AFAIK Ubuntu and Mark and Canonical contribute more than enough (way more tbh) than would probably be considered reasonable. I'm sure there are areas where more could be done, but sometimes the up-streaming process can make it difficult itself.

Keyper7
December 4th, 2009, 02:09 AM
He actually mentions x.org as well, and there are again very few patches submitted.

I wouldn't consider X.org truly as a desktop project. Much closer to the desktop than to the kernel, sure, but it's still quite low level.

Anyway, I once saw a good response from a Ubuntu developer about those things. I can't seem to find it right now, but it was something in the lines of "we want to improve Ubuntu and we are not forking the projects we use, so of course we contribute upstream: it's the only thing we can do". It's a little like when Linus Torvalds responded to the accusations that the kernel devs only care about servers... he said something like "uh... we use Linux on the desktop ourselves, it would be stupid to not care about it".

I also remember Jo Shields (I think) stating that all Ubuntu devs he works with agree that the only path to push Ubuntu forward is contributing to Debian and contributing upstream.

Of course, this does not prove anything, but at least is not something in the lines of "Ubuntu contributes by bringing more users", which would be a very weak statement.

RiceMonster
December 4th, 2009, 02:12 AM
I'm sure Arch or UltimateLinuxOMG!Edition or whoever don't have these expectations levelled at them, but it seems Ubuntu is fair game because it's popular.
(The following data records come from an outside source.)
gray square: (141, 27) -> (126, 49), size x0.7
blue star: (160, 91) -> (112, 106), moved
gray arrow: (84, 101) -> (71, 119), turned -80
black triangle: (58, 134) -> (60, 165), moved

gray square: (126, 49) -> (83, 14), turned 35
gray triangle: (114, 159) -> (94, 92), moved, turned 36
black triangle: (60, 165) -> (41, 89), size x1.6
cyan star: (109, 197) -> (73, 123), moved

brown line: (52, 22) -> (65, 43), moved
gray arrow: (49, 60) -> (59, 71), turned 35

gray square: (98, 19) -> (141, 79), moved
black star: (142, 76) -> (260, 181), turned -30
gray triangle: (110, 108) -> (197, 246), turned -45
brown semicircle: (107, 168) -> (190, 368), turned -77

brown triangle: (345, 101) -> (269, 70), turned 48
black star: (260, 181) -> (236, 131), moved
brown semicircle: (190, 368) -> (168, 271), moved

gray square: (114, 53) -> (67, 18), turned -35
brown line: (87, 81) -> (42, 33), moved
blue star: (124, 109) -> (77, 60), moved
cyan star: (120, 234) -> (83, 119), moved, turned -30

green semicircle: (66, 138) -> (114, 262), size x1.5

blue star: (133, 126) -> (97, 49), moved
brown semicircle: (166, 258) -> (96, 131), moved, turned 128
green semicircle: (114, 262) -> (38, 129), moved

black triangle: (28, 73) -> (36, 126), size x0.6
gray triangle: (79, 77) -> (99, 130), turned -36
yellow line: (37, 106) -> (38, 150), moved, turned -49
I expect business that make Linux distros to contribute back. Not completely community base distros made up of unpaid volunteers to give back. Yet, there are still community distros like Gentoo and Debian giving more back.


but sometimes the up-streaming process can make it difficult itself.
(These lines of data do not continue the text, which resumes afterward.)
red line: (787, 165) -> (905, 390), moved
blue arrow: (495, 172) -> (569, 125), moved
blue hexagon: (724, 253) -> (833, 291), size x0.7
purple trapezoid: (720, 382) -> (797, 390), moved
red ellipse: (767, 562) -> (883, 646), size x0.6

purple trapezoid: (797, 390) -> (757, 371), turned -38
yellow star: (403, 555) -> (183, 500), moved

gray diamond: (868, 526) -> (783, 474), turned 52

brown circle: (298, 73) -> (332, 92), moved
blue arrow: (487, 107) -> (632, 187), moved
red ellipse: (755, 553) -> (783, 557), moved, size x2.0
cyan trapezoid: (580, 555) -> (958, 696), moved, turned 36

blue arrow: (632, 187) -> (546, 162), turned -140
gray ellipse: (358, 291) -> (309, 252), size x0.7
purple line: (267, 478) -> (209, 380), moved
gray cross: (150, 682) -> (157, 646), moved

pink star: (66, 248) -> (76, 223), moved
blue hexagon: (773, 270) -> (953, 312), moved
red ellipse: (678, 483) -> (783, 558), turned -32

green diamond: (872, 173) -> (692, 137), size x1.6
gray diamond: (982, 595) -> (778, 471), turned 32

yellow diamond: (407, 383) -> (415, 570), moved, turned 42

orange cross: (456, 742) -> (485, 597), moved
Interesting that the such a large number of companies have no difficulty giving back then.

Frak
December 4th, 2009, 02:15 AM
There's kind of a double standard used by some people critical of Ubuntu/Canonical.
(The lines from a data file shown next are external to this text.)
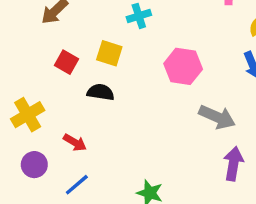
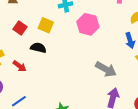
pink hexagon: (183, 66) -> (88, 24), moved
red arrow: (75, 142) -> (20, 66), moved

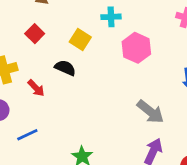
red square: (20, 28) -> (35, 34), moved

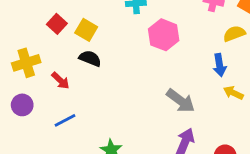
yellow square: (80, 40) -> (86, 30), moved
blue line: (27, 135) -> (65, 120), moved

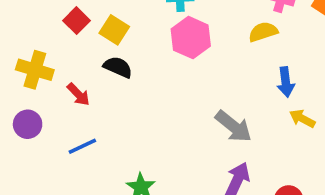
yellow semicircle: (234, 34) -> (263, 32), moved
pink hexagon: (164, 35) -> (191, 38), moved
yellow cross: (26, 63) -> (35, 70), turned 32

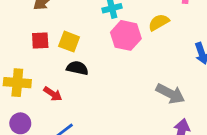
red square: (77, 21) -> (40, 40), turned -36
yellow semicircle: (263, 32) -> (159, 22), moved

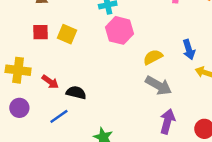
yellow semicircle: (159, 22) -> (153, 57), moved
black semicircle: (77, 68) -> (76, 93), moved

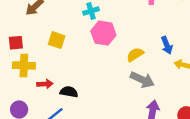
red square: (40, 32) -> (16, 43), moved
yellow cross: (18, 70) -> (24, 65), moved
red arrow: (50, 82) -> (45, 84), turned -35

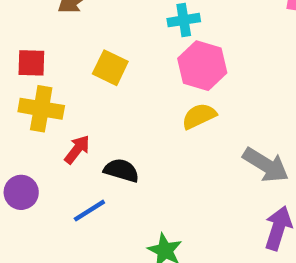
yellow semicircle: (135, 55) -> (199, 116), moved
red arrow: (45, 84) -> (77, 149), turned -56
Canonical and the Ubuntu teams' priority is Ubuntu. Simple. There seems to be an expectation that because Ubuntu is popular or/and that Canonical/mark have money that therefore this should be lavished on every part of open-source tech that Ubuntu uses. I'm sure Arch or UltimateLinuxOMG!Edition or whoever don't have these expectations levelled at them, but it seems Ubuntu is fair game because it's popular.

AFAIK Ubuntu and Mark and Canonical contribute more than enough (way more tbh) than would probably be considered reasonable. I'm sure there are areas where more could be done, but sometimes the up-streaming process can make it difficult itself.
RedHat's goal is to sell as much software and support as they can. They've come to the conclusion that it is within their best interests to improve Linux and the entire structure as a whole in order to increase profits. They did just that, and a magical thing occured, profits rose. Canonical should see that it is also within their best interests to improve their end of the Linux spectrum.

JDShu
December 4th, 2009, 02:18 AM
Of course, this does not prove anything, but at least is not something in the lines of "Ubuntu contributes by bringing more users", which would be a very weak statement.

This would be a weak argument from the point of view that Ubuntu brings in people to help Linux. On the flip side, I think its a contribution to society where Ubuntu helps people use Linux.